Kimi K2.6: Open MoE Model Tops Agentic Coding Benchmarks
Moonshot's 1T-param MoE Kimi K2.6 open-sources native multimodal agents that excel at 13-hour autonomous coding (185% throughput gains) and scale to 300 sub-agents over 4,000 steps, deployable via vLLM.
Efficiently Deploy 1T-Param Multimodal MoE for Agentic Workloads
Kimi K2.6 activates only 32B of its 1T parameters per token using a Mixture-of-Experts architecture with 384 experts (8 routed per token plus 1 shared), 61 layers, and Multi-head Latent Attention. Native vision via 400M-param MoonViT handles images/videos alongside 256K-token context and 160K vocab. Run on vLLM, SGLang, or KTransformers with transformers >=4.57.1 <5.0.0; reuse K2.5 configs. API offers Thinking mode (temp=1.0, chain-of-thought for coding/agents, enable preserve_thinking for multi-turn state) or Instant mode (disable via {'thinking': {'type': 'disabled'}} or chat_template_kwargs {"thinking": False}, temp=0.6 top-p=0.95). Weights on Hugging Face under Modified MIT.
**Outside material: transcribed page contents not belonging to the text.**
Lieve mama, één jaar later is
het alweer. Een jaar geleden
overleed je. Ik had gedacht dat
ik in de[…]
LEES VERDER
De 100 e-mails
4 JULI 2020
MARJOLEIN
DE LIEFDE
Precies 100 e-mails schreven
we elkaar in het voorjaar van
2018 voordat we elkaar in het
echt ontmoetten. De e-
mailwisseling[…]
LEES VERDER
Leads HLE-Full with tools at 54.0 (vs GPT-5.4 52.1, Claude Opus 4.6 53.0), SWE-Bench Pro 58.6 (vs GPT-5.4 57.7), Terminal-Bench 2.0 66.7, LiveCodeBench v6 89.6, BrowseComp swarm 86.3, DeepSearchQA 92.5 f1.
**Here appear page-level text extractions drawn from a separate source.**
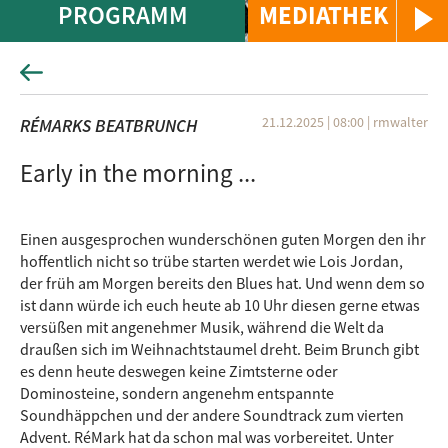
PROGRAMM
MEDIATHEK
21.12.2025 | 08:00
|
rmwalter
RÉMARKS BEATBRUNCH
Early in the morning ...
Einen ausgesprochen wunderschönen guten Morgen den ihr
hoffentlich nicht so trübe starten werdet wie Lois Jordan,
der früh am Morgen bereits den Blues hat. Und wenn dem so
ist dann würde ich euch heute ab 10 Uhr diesen gerne etwas
versüßen mit angenehmer Musik, während die Welt da
draußen sich im Weihnachtstaumel dreht. Beim Brunch gibt
es denn heute deswegen keine Zimtsterne oder
Dominosteine, sondern angenehm entspannte
Soundhäppchen und der andere Soundtrack zum vierten
Advent. RéMark hat da schon mal was vorbereitet. Unter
Execute 13-Hour Autonomous Coding with 4K+ Tool Calls
For long-horizon tasks, K2.6 resolves GitHub issues and optimizes code over hours without oversight. Example: Downloaded/deployed Qwen3.5-0.8B on Mac, implemented Zig inference, iterated 14x over 12+ hours/4K tool calls to boost throughput 15→193 tokens/sec (20% > LM Studio). Another: Refactored 8-year exchange-core engine (1K+ tool calls, 13 hours, 4K+ LOC changes); analyzed flame graphs, shifted topology 4ME+2RE→2ME+1RE for 185% medium throughput (0.43→1.24 MT/s) and 133% perf (1.23→2.86 MT/s). Internal Kimi Code Bench and Claw Bench show gains in coding, research, scheduling, memory over K2.5; RL team ran 5-day proactive agent for ops.
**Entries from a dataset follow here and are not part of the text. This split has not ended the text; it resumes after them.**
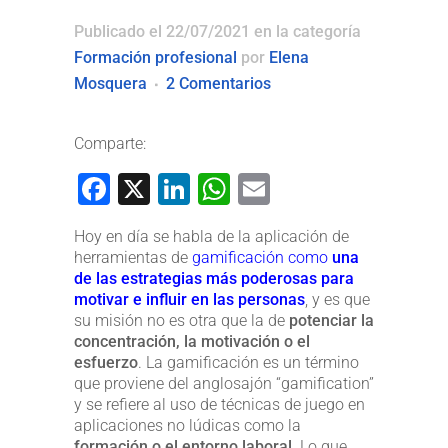
Publicado el 22/07/2021
en la categoría
Formación profesional
por
Elena
Mosquera
2 Comentarios
Comparte:
Facebook
X
LinkedIn
WhatsApp
Email
Hoy en día se habla de la aplicación de
herramientas de
gamificación como
una
de las estrategias más poderosas para
motivar e influir en las personas
, y es que
su misión no es otra que la de
potenciar la
concentración, la motivación o el
esfuerzo
. La gamificación es un término
que proviene del anglosajón “gamification”
y se refiere al uso de técnicas de juego en
aplicaciones no lúdicas como la
formación o el entorno laboral
. Lo que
Scale Complex Tasks via 300-Sub-Agent Swarms and Claw Groups
Agent Swarm decomposes tasks across 300 heterogeneous sub-agents/4K steps (up from K2.5's 100/1.5K), parallelizing search/research/writing/generation for docs/sites/slides/spreadsheets. Skills feature ingests PDF/spreadsheet/slide/Word to extract structure/style as reusable templates—e.g., CV→100 customized resumes; 30 LA stores→landing pages; astrophysics paper→40-page report +20K-entry dataset/14 charts. Claw Groups (preview) coordinates external agents/humans: K2.6 matches tasks by skills/tools, reassigns on failure, manages lifecycle. Used internally for content/Demo/benchmark/social/video production. Build persistent agents like OpenClaw/Hermes for 24/7 cross-app ops.